Material provided:

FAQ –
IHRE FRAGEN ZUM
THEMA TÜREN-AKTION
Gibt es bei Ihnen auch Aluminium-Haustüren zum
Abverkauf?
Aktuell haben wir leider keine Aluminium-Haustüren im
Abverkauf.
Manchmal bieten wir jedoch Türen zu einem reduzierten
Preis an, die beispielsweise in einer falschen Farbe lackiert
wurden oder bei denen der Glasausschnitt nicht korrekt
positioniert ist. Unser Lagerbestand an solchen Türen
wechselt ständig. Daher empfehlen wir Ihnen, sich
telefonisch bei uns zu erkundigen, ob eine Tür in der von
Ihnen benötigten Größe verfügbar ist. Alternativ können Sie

---

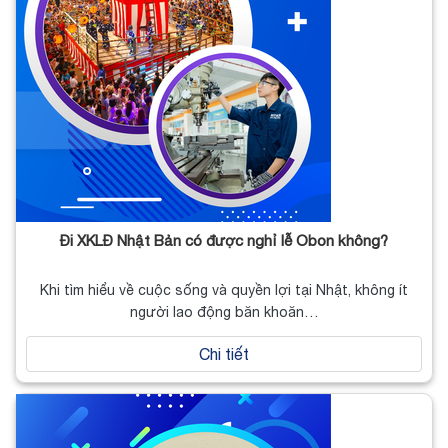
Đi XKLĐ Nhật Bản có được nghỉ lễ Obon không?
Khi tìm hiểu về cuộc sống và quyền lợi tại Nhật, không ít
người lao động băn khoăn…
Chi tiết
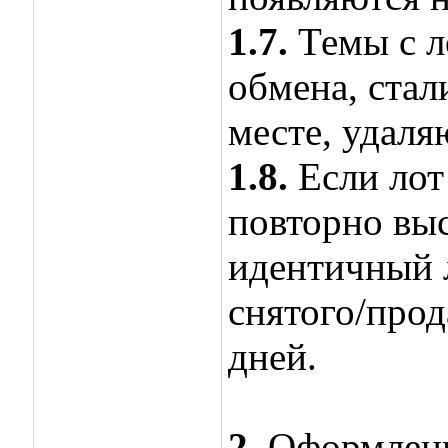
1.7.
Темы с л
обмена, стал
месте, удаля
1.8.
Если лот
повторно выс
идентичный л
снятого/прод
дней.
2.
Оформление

Exercise description: Only the lines above that include the word "Haustüren" belong in the answer; copy each one.

Solution for this task:
Gibt es bei Ihnen auch Aluminium-Haustüren zum
Aktuell haben wir leider keine Aluminium-Haustüren im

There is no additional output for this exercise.